___ MATERIAL SHOWN ___

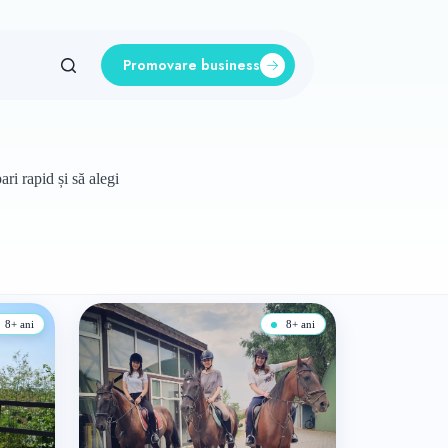
Promovare business
ri rapid și să alegi
8+ ani
8+ ani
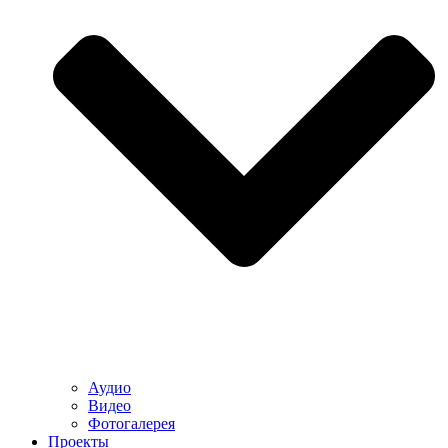
Аудио
Видео
Фотогалерея
Проекты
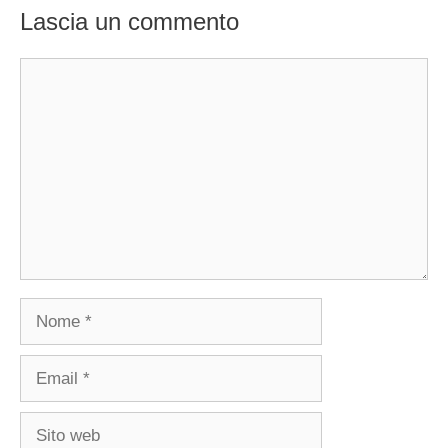
Lascia un commento
Commento
Nome
Email
Sito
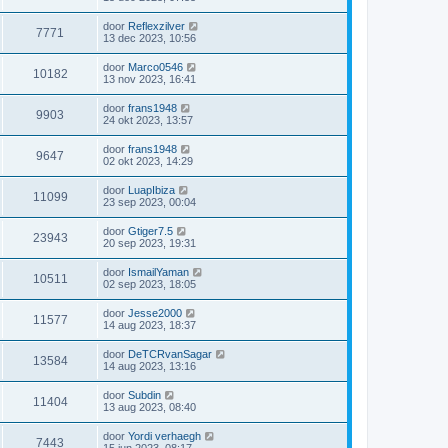
door
Reflexzilver
7771
13 dec 2023, 10:56
door
Marco0546
10182
13 nov 2023, 16:41
door
frans1948
9903
24 okt 2023, 13:57
door
frans1948
9647
02 okt 2023, 14:29
door
LuapIbiza
11099
23 sep 2023, 00:04
door
Gtiger7.5
23943
20 sep 2023, 19:31
door
IsmailYaman
10511
02 sep 2023, 18:05
door
Jesse2000
11577
14 aug 2023, 18:37
door
DeTCRvanSagar
13584
14 aug 2023, 13:16
door
Subdin
11404
13 aug 2023, 08:40
door
Yordi verhaegh
7443
15 jun 2023, 08:17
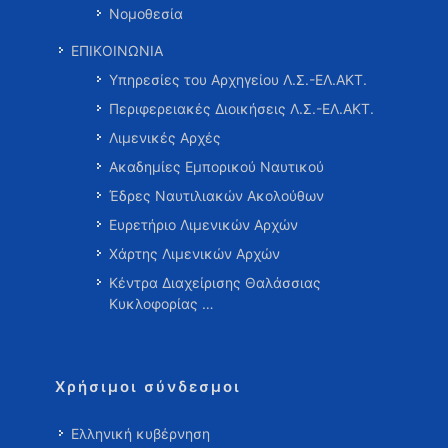
Νομοθεσία
ΕΠΙΚΟΙΝΩΝΙΑ
Υπηρεσίες του Αρχηγείου Λ.Σ.-ΕΛ.ΑΚΤ.
Περιφερειακές Διοικήσεις Λ.Σ.-ΕΛ.ΑΚΤ.
Λιμενικές Αρχές
Ακαδημίες Εμπορικού Ναυτικού
Έδρες Ναυτιλιακών Ακολούθων
Ευρετήριο Λιμενικών Αρχών
Χάρτης Λιμενικών Αρχών
Κέντρα Διαχείρισης Θαλάσσιας
Κυκλοφορίας …
Χρήσιμοι σύνδεσμοι
Ελληνική κυβέρνηση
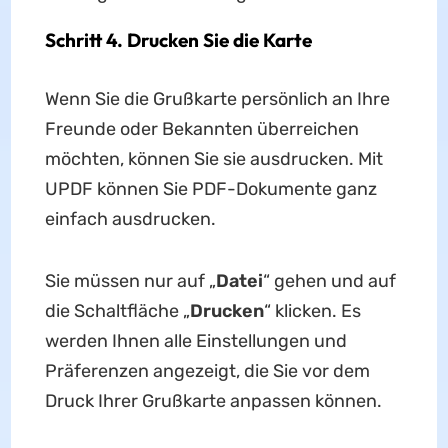
Schritt 4. Drucken Sie die Karte
Wenn Sie die Grußkarte persönlich an Ihre
Freunde oder Bekannten überreichen
möchten, können Sie sie ausdrucken. Mit
UPDF können Sie PDF-Dokumente ganz
einfach ausdrucken.
Sie müssen nur auf „
Datei
“ gehen und auf
die Schaltfläche „
Drucken
“ klicken. Es
werden Ihnen alle Einstellungen und
Präferenzen angezeigt, die Sie vor dem
Druck Ihrer Grußkarte anpassen können.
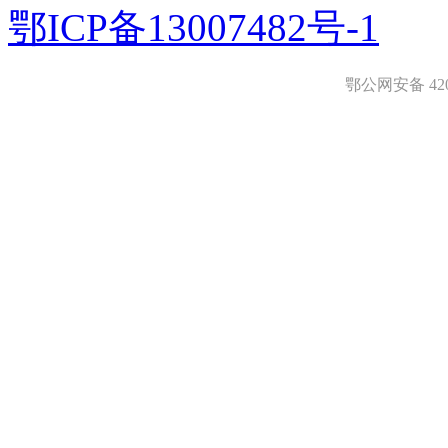
鄂ICP备13007482号-1
鄂公网安备 4208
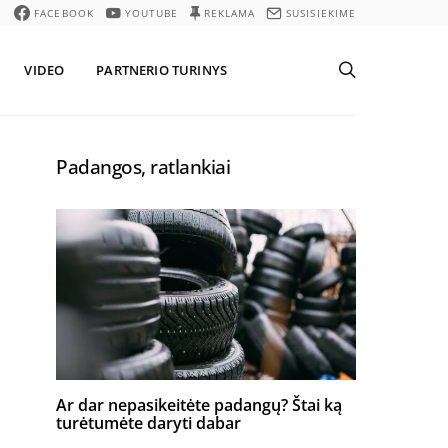
FACEBOOK
YOUTUBE
REKLAMA
SUSISIEKIME
VIDEO
PARTNERIO TURINYS
Padangos, ratlankiai
Ar dar nepasikeitėte padangų? Štai ką
turėtumėte daryti dabar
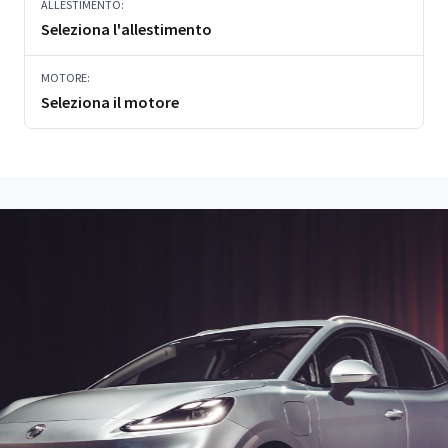
ALLESTIMENTO:
Seleziona l'allestimento
MOTORE:
Seleziona il motore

___

ABOUT THIS EXERCISE: Would you repeat exactly, and only, the lines from the start of the records above through the line containing "PARTNERIO TURINYS", with the pictures omitted?

TASK ANSWER:
Promovare business
ri rapid și să alegi
8+ ani
8+ ani
Аудио
Видео
Фотогалерея
Проекты
Lascia un commento
Commento
Nome
Email
Sito
door
Reflexzilver
7771
13 dec 2023, 10:56
door
Marco0546
10182
13 nov 2023, 16:41
door
frans1948
9903
24 okt 2023, 13:57
door
frans1948
9647
02 okt 2023, 14:29
door
LuapIbiza
11099
23 sep 2023, 00:04
door
Gtiger7.5
23943
20 sep 2023, 19:31
door
IsmailYaman
10511
02 sep 2023, 18:05
door
Jesse2000
11577
14 aug 2023, 18:37
door
DeTCRvanSagar
13584
14 aug 2023, 13:16
door
Subdin
11404
13 aug 2023, 08:40
door
Yordi verhaegh
7443
15 jun 2023, 08:17
Νομοθεσία
ΕΠΙΚΟΙΝΩΝΙΑ
Υπηρεσίες του Αρχηγείου Λ.Σ.-ΕΛ.ΑΚΤ.
Περιφερειακές Διοικήσεις Λ.Σ.-ΕΛ.ΑΚΤ.
Λιμενικές Αρχές
Ακαδημίες Εμπορικού Ναυτικού
Έδρες Ναυτιλιακών Ακολούθων
Ευρετήριο Λιμενικών Αρχών
Χάρτης Λιμενικών Αρχών
Κέντρα Διαχείρισης Θαλάσσιας
Κυκλοφορίας …
Χρήσιμοι σύνδεσμοι
Ελληνική κυβέρνηση
Schritt 4. Drucken Sie die Karte
Wenn Sie die Grußkarte persönlich an Ihre
Freunde oder Bekannten überreichen
möchten, können Sie sie ausdrucken. Mit
UPDF können Sie PDF-Dokumente ganz
einfach ausdrucken.
Sie müssen nur auf „
Datei
“ gehen und auf
die Schaltfläche „
Drucken
“ klicken. Es
werden Ihnen alle Einstellungen und
Präferenzen angezeigt, die Sie vor dem
Druck Ihrer Grußkarte anpassen können.
鄂ICP备13007482号-1
鄂公网安备 4208
FACEBOOK
YOUTUBE
REKLAMA
SUSISIEKIME
VIDEO
PARTNERIO TURINYS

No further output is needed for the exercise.